Les MDPH : au carrefour des politiques publiques

Pour la 6e année consécutive, la CNSA publie la synthèse des rapports d’activité des maisons départementales des personnes handicapées (MDPH).

Ces rapports 2011 portent la marque de la loi du 28 juillet 2011, dite loi Blanc : fonctionnement de la commission des droits et de l’autonomie des personnes handicapées (CDAPH), intégration de l’agence régionale de santé à la commission exécutive de la MDPH, évolution de la notion de MDPH référente calée sur le domicile de secours, conditions de secret partagé au sein des équipes pluridisciplinaires, complétude des dossiers, sécurisation des mécanismes de compensation des postes par l’État et conventions pluriannuelles d’objectifs et de moyens... (pour en savoir plus)

Quels en sont les principaux enseignements ?

Si, pour certaines MDPH, l’année 2011 ouvre des perspectives de stabilisation de leur fonctionnement, la plupart font encore face à une activité importante et toujours croissante. Elles continuent de faire évoluer leurs pratiques professionnelles pour répondre aux nouveaux besoins et consolident leur organisation pour gérer les renouvellements de prestations.
La CNSA a repéré quelques leviers d’action et les améliorations nécessaires.

L’accueil, une étape stratégique

C’est une dimension centrale de l’activité des MDPH. Les maisons départementales s’engagent dans plusieurs axes d’amélioration, testent de nouvelles organisations, développent le partenariat. Pour se rapprocher du public, certaines ont « délégué » l’accueil aux unités territoriales du conseil général ou aux centres locaux d’information et de coordination (CLIC), en organisant des temps de formation. La plupart des MDPH proposent des niveaux d’accueil différents adaptés à la demande de la personne, qu’elle soit simple ou complexe. Enfin, elles utilisent ou expérimentent de nouvelles technologies : bornes interactives, outils de téléphonie plus performants, sites internet...

Des équipes pluridisciplinaires aux visages multiples

Composées de médecins, d’enseignants, de travailleurs sociaux, les équipes pluridisciplinaires évaluent les besoins de la personne handicapée et proposent un plan personnalisé de compensation (PPC). Certaines situations, comme les demandes de prestation de compensation du handicap (PCH) ou l’appréciation de l’employabilité, demeurent cependant délicates à évaluer et les maisons expriment le souci de développer les compétences des professionnels des équipes pluridisciplinaires avec l’appui de la CNSA.
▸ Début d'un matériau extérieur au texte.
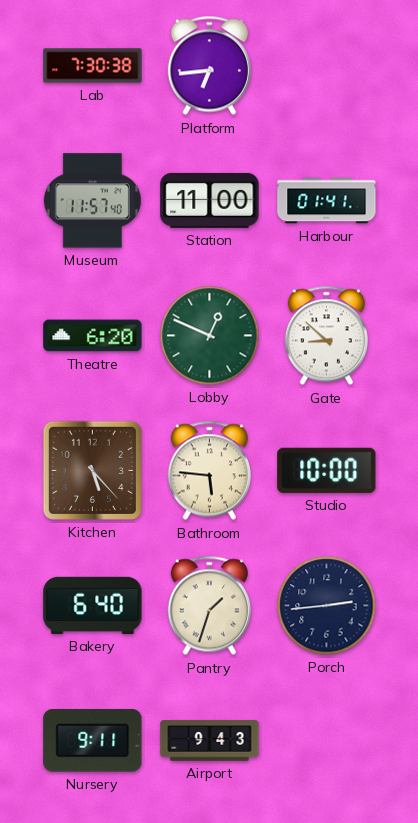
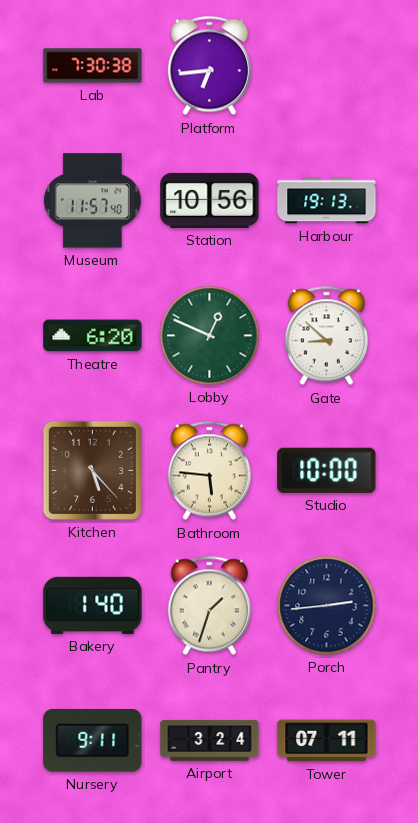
Station: 11:00 -> 10:56
Harbour: 01:41 -> 19:13
Bakery: 6:40 -> 1:40
Airport: 9:43 -> 3:24
Tower: none -> 07:11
L’évaluation sous le signe des collaborations

Les professionnels des équipes pluridisciplinaires adaptent leurs modalités d’évaluation et l’utilisation du guide d’évaluation des besoins de compensation (GEVA) à chaque situation. La MDPH fait appel à des partenaires pour enrichir son expertise : experts de Pôle emploi, de l’Éducation nationale, psychologues, assistantes sociales du conseil général... Ces collaborations sont indispensables pour évaluer les besoins de la personne, y compris à domicile. Malgré tout, on observe une augmentation du pourcentage d’évaluation sur dossier : 81 % en 2011, contre 77 % en 2010. Un constat lié au nombre important de sollicitations, qui oblige souvent les MDPH à privilégier les entretiens en face à face pour les situations complexes ou certaines demandes.

Les questionnements

Ces rapports permettent d’identifier la place que les MDPH occupent aujourd’hui à l’échelon local. Certaines équipes s’interrogent quant à la légitimité de cette sollicitation croissante, une interrogation déjà évoquée l’an dernier et qui semble s’accentuer. Ce rôle de guichet unique les a en effet positionnées à l’interface de dispositifs de droit commun et de dispositifs spécifiques au champ du handicap. Mais la formule même de « guichet unique » a fait des MDPH, pour beaucoup d’usagers comme pour certains acteurs professionnels, la plaque tournante de l’ensemble des politiques publiques mobilisables pour les personnes en situation de handicap. Elles se trouvent ainsi souvent mobilisées faute d’autre acteur identifié et mises en tension par les systèmes qui les entourent. L’accroissement des demandes dans les MDPH est tout autant lié au processus de montée en charge du dispositif mis en place en 2005 que révélateur des limites ou inadaptations des politiques publiques en direction des personnes adultes ou enfants souvent à la frontière du handicap.